The Federal Court of Appeal (“FCA”) resolved the aforementioned conflict in ONEnergy Inc. v. Canada, 2018 FCA 54 (“ONEnergy”). In that case, the Registrant carried on a telecommunications business until 2009 when it sold its spectrum and CRTC broadcast licence (the “Sale”). This effectively terminated the Registrant’s telecommunications business and its making of taxable supplies for GST/HST purposes.
In July 2011, after part of the Sale proceeds were used to cancel share options and share appreciation rights and pay bonuses to select directors, executives, shareholders, and employees (the “Former Executives”), the Registrant, on its shareholder’s behalf, filed a lawsuit for breach of fiduciary duty and misappropriation of the proceeds against the Former Executives. This led to considerable litigation costs in respect of which the Registrant was charged GST/HST and claimed input tax credits (“ITCs”).
After a dispute arose with the CRA over whether the litigation costs were incurred in the course of a commercial activity (as required to claim ITCs under subsection 169(1)), a rule 58 motion was brought before the Tax Court of Canada (“TCC”) to determine whether the litigation costs were incurred in the course of a commercial activity per paragraph 141.1(3)(a).
On the appeal, the FCA disagreed with the TCC’s characterization of the litigation costs as “personal”. On the contrary, the FCA viewed the litigation costs as “a claim for overpaid remuneration” that were not “personal” since the remuneration would have been paid for services rendered as part of the Registrant’s commercial activities or the termination thereof.
In regards to the conflict between subsection 141.01(2) and subsection 141.1(3), the FCA found that as a more specific provision, the latter overrode the former. As such, while subsection 141.01(2) applies generally, the FCA held that where a property or service is acquired in a scenario where subsection 141.1(3) applies, a registrant “will not lose the entitlement to claim an input tax credit solely because that person is not making any taxable supplies at the time that such property or service is acquired”.
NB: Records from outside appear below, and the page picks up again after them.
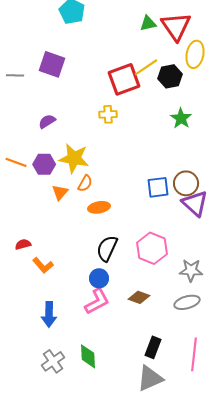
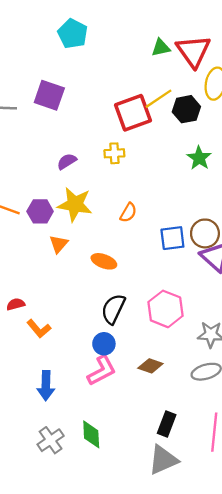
purple semicircle: (47, 121) -> (67, 161), moved
orange semicircle: (85, 183) -> (128, 213), moved
orange ellipse: (99, 207) -> (104, 261), turned 30

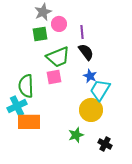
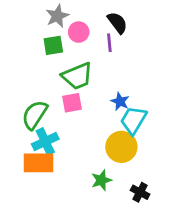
black semicircle: (86, 52) -> (117, 23), moved
green semicircle: (26, 86) -> (35, 115), turned 35
cyan cross: (17, 106) -> (45, 142), moved

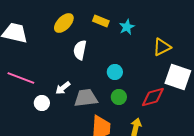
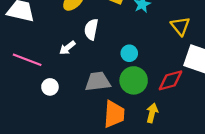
yellow triangle: (162, 47) -> (180, 26), turned -42
white arrow: (63, 88) -> (67, 48), moved
green circle: (119, 97) -> (134, 80), size x1.6

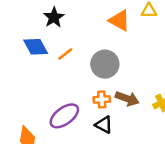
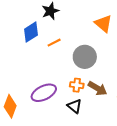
blue diamond: (36, 47) -> (31, 32), turned 75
The FCA ultimately found a sufficient connection between the litigation costs and termination of commercial activity to permit ITCs to be claimed. In particular, it held that since the litigation was in respect of overpaid remuneration for services rendered by the Former Executives while the Registrant was still making taxable supplies, there was a clear connection between the litigation and the termination of commercial activity.
The FCA’s conclusion that where subsection 141(1)(3) applies a “person will not lose the entitlement to claim ITCs solely because that person is not making any taxable supplies at the time that such property or service is acquired” is important as ensures that Canadian businesses, particularly start-ups, are treated fairly and not subject to cascading tax (which would, for example, occur if ITCs were delayed at the start-up of a business).